The best outings begin before daybreak.  Showering quickly and tossing on a flannel shirt, I head outdoors. The wheel in my left hand and steaming black coffee in the right; I pick up a good friend to take in the tranquility of a bright orange sunrise above the fields. Fall foliage approaches peak levels today and there’s no better way to enjoy it than with company. We drive slowly and take in each parcel of land, gathering an idea of every man’s American dream.  Exploring from sunup to sundown is always a true adventure and time well spent.

Water flow is controlled here for the entire lake region. I love the shape of the antique wheel.
I love cabins that have no electrical wires attached. Solitude.
Fresh pavement on a scenic road in rural Maine is not a necessity for adventure, but I'm grateful none the less.

I would love for the winding drive, behind this lantern, to lead to my future cabin, situated atop a scenic overlook.

We pull over on the trip home to snap a few photos of the sunset over a picturesque lake. Life is good. 

Other Links:

October 18, 2011

Hay Barns & Tombstones

The yellow hulled sailboat is tossed by strong autumn winds.

Its colors slowly blend into a backdrop of color variation.

The dock appears warped by the power of the rising waves heading towards the shoreline.

Miles down the road you can capture the last of summer's green grass and trees changing colors.

Small cemetery plots dot the New England countryside. They tell a tale of the first settlers. This particular plot tells a sad story. The 1800's were a time of tribulation and strife. Although representative of our history and genealogy – a majority of these family burial ground are all but forgotten. 

Online research shows that Africa Smith migrated here and became a blacksmith to provide a life for his family. Six of his children passed on during the early 1850's due to diphtheria. He followed soon after at age 48. More unmarked graves are found nearby.

This old hay barn blends with the overgrown landscape.

Farm equipment sits in the shadows. Sunlight begins to highlight the changing colors of the mountains.

This barn could tell stories you may not believe.

Surrounded by farm land, as far as the eye can see, this barn has weathered many a storm.

Surprisingly, the hay seems dry and is surely enjoyed by the lively cattle opposite the road.

Big News

I’d like to extend a warm welcome to new readers directed from The Bangor Daily News. BackwoodsPlaid.com is the medium in which I share my personal photography and writing. I will carry you along on adventures ranging from sailing into the swells of Penobscot Bay and exploring coastal communities to hiking New England’s glorious landscape and photographing the New England lifestyle.
Clicking “Older Posts” at the bottom of each webpage will bring you to previous posts. I hope you enjoy my interests and passions. Make a link to BackwoodsPlaid.com and visit often. Feel free to contact me any time with comments, suggestions, or ideas at rhonbell @ gmail.com.
A big thanks to the folks at BDN for offering to expose my blog to new readers throughout our great state and beyond.

October 16, 2011

Angel Falls

“How many stories tall is the waterfall?”, she asked, as we cleared the tree line, exposing a full view to the top. This was my first time on Mt. Washington, too. I muttered back “Ten.”, snagging sips from my Camelback between breaths.
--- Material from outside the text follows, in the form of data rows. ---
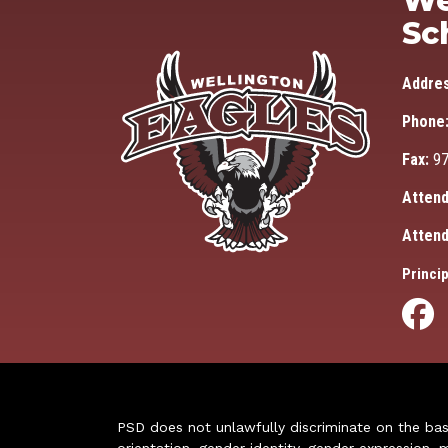
We
Sc
Addre
Phone
Fax:
97
Attend
Attend
Princip
PSD does not unlawfully discriminate on the basis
The hike isn’t terribly strenuous, but a continuous incline coupled with my dislike of cardiovascular exercise puts me at a disadvantage. I constantly remind myself to enjoy the journey, and I do. The views – that is why I’m here. 

The pace slows slightly and a line forms as we maneuver between the large boulders; a drop off is on both sides.
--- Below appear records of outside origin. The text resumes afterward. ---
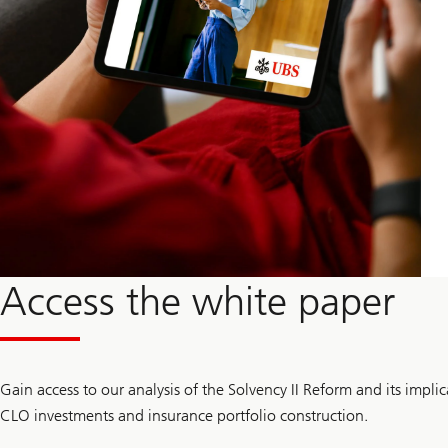
Access the white paper
Gain access to our analysis of the Solvency II Reform and its implica
CLO investments and insurance portfolio construction.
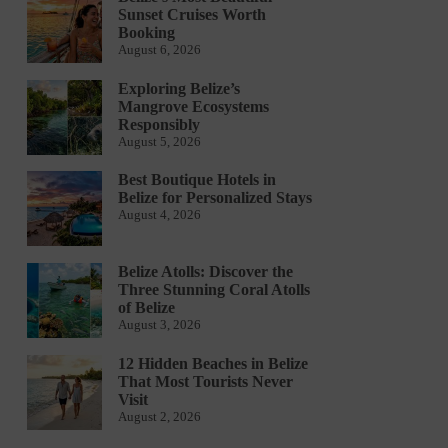
Sunset Cruises Worth
Booking
August 6, 2026
Exploring Belize’s
Mangrove Ecosystems
Responsibly
August 5, 2026
Best Boutique Hotels in
Belize for Personalized Stays
August 4, 2026
Belize Atolls: Discover the
Three Stunning Coral Atolls
of Belize
August 3, 2026
12 Hidden Beaches in Belize
That Most Tourists Never
Visit
August 2, 2026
A fellow hiker offers to take our photo after witnessing me struggle with an outstretched arm to capture ourselves and the waterfall.
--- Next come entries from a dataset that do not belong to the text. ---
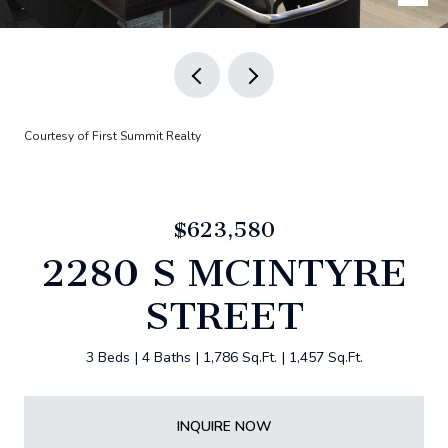
Courtesy of First Summit Realty
$623,580
2280 S MCINTYRE
STREET
3 Beds
4 Baths
1,786 Sq.Ft.
1,457 Sq.Ft.
INQUIRE NOW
The falls are impressive in the fact that they aren't one single drop. I should have guessed more than ten stories.

Crystal clear waterfalls choose separate paths as they find their way down the mountain side.

Opening my pack, I unzip the pouch containing my water purifier. Solidly the best $70 I've spent at L.L. Bean. Fresh water doesn't come from a plastic bottle. No bottle deposit necessary.

Casco looks on as I retrieve a band aid and ibuprofen for a cut. Luckily, this trip doesn't require other survival supplies in my pack.